Crea, il rilancio del peperoncino parte da nuove denominazioni d’origine

Sempre più ricercato e utilizzato in cucina come simbolo della gastronomia italiana. Il mondo della ricerca è oggi impegnato in un rilancio della filiera che parte da una maggiore tutela e dalla creazione di denominazioni d’origine locali.
Il peperoncino italiano è stato al centro dell'evento «I mercoledì del Gusto e dei Territori» organizzato dal Crea (Consiglio per la ricerca in agricoltura e l’analisi dell’economia agraria), in collaborazione con la Rete Rurale Nazionale, che si è svolto a Roma nella Biblioteca storica del Crea.

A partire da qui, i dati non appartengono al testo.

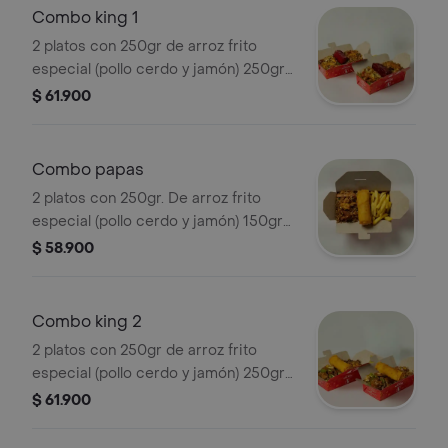
Combo king 1
2 platos con 250gr de arroz frito
especial (pollo cerdo y jamón) 250gr
de exquisito chopshuey especial y
$ 61.900
costillas
Combo papas
2 platos con 250gr. De arroz frito
especial (pollo cerdo y jamón) 150gr
de papas a la francesa y lumpias
$ 58.900
Combo king 2
2 platos con 250gr de arroz frito
especial (pollo cerdo y jamón) 250gr
de carne de res salteada con
$ 61.900
vegetales y lumpias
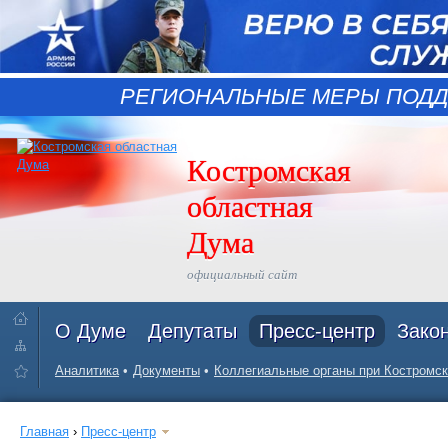
РЕГИОНАЛЬНЫЕ МЕРЫ ПОДД
Костромская
областная
Дума
официальный сайт
О Думе
Депутаты
Пресс-центр
Зако
Аналитика
Документы
Коллегиальные органы при Костромск
Главная
›
Пресс-центр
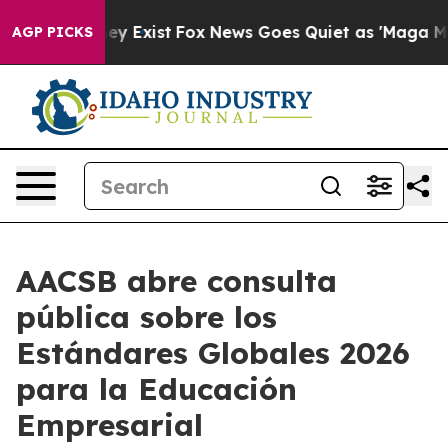
roof They Exist
Fox News Goes Quiet as 'Maga Media Pi
AGP PICKS
AACSB abre consulta
pública sobre los
Estándares Globales 2026
para la Educación
Empresarial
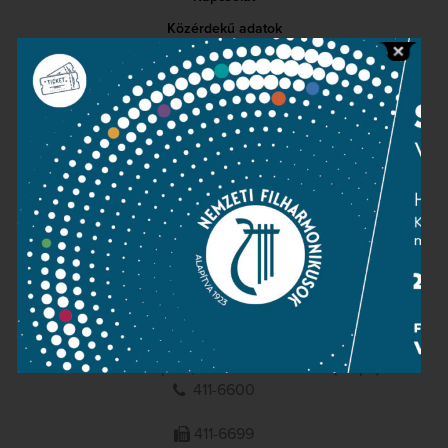
Közérdekű adatok
Sajtószoba
Adatvédelem
Impresszum
NEMZETI
FILHARMONIKUSOK
1095 Budapest, Komor Marcell u. 1. (Müpa)
411-6600
411-6699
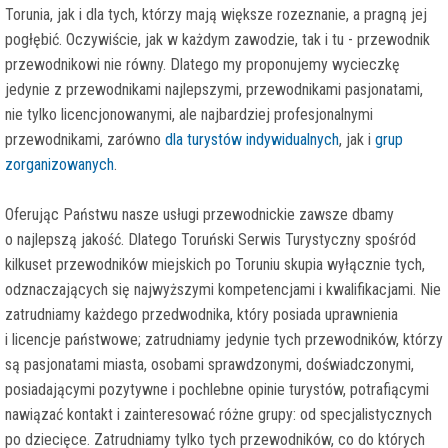
Torunia, jak i dla tych, którzy mają większe rozeznanie, a pragną jej
pogłębić. Oczywiście, jak w każdym zawodzie, tak i tu - przewodnik
przewodnikowi nie równy. Dlatego my proponujemy wycieczkę
jedynie z przewodnikami najlepszymi, przewodnikami pasjonatami,
nie tylko licencjonowanymi, ale najbardziej profesjonalnymi
przewodnikami, zarówno
dla turystów indywidualnych
, jak i
grup
zorganizowanych
.
Oferując Państwu nasze usługi przewodnickie zawsze dbamy
o najlepszą jakość. Dlatego Toruński Serwis Turystyczny spośród
kilkuset przewodników miejskich po Toruniu skupia wyłącznie tych,
odznaczających się najwyższymi kompetencjami i kwalifikacjami. Nie
zatrudniamy każdego przedwodnika, który posiada uprawnienia
i licencje państwowe; zatrudniamy jedynie tych przewodników, którzy
są pasjonatami miasta, osobami sprawdzonymi, doświadczonymi,
posiadającymi pozytywne i pochlebne opinie turystów, potrafiącymi
nawiązać kontakt i zainteresować różne grupy: od specjalistycznych
po dziecięce. Zatrudniamy tylko tych przewodników, co do których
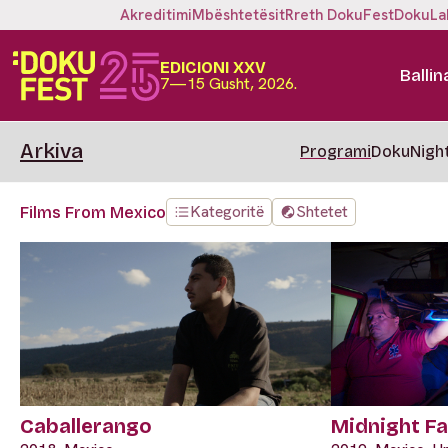
Akreditimi
Mbështetësit
Rreth DokuFest
DokuLa
EDICIONI XXV
Ballin
7—15 Gusht, 2026.
Arkiva
Programi
DokuNigh
Kategoritë
Shtetet
Films From Mexico
Caballerango
Midnight Fa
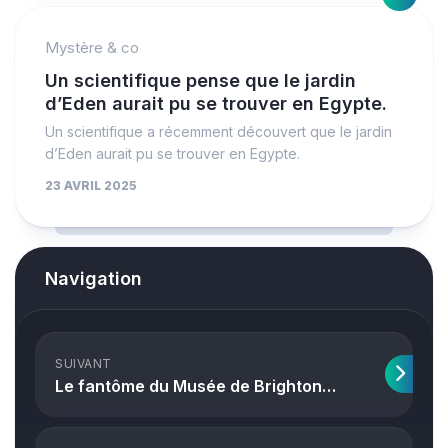
Mystère & co
Un scientifique pense que le jardin
d’Eden aurait pu se trouver en Egypte.
Un scientifique a récemment découvert que le jardin
d’Eden aurait pu se trouver en Egypte.
23 AVRIL 2025
Navigation
SUIVANT
Le fantôme du Musée de Brighton…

Ricercatori e produttori, alla presenza del sottosegretario Mipaaf, Francesco Battistoni, hanno fatto il punto sullo stato dell’arte di questa eccellenza del made in Italy.

Per Carlo Gaudio, presidente del Crea, «l’obiettivo di questo primo appuntamento è difendere e promuovere i prodotti tipici della nostra alimentazione.
«I nostri territori hanno un patrimonio immenso fatto di eccellenze che dobbiamo proteggere.
«Una delle funzioni del Crea è proprio quella di fare ricerca e di promuovere i benefici nutrizionali e salutari delle nostre sementi.»
 
La produzione nazionale copre solo il 30% del fabbisogno e il 70% proviene da mercati extra-Ue (2mila tonnellate annue da Cina, Egitto, Turchia), a prezzi stracciati (un quinto in meno) e con bassi standard qualitativi che penalizzano la filiera.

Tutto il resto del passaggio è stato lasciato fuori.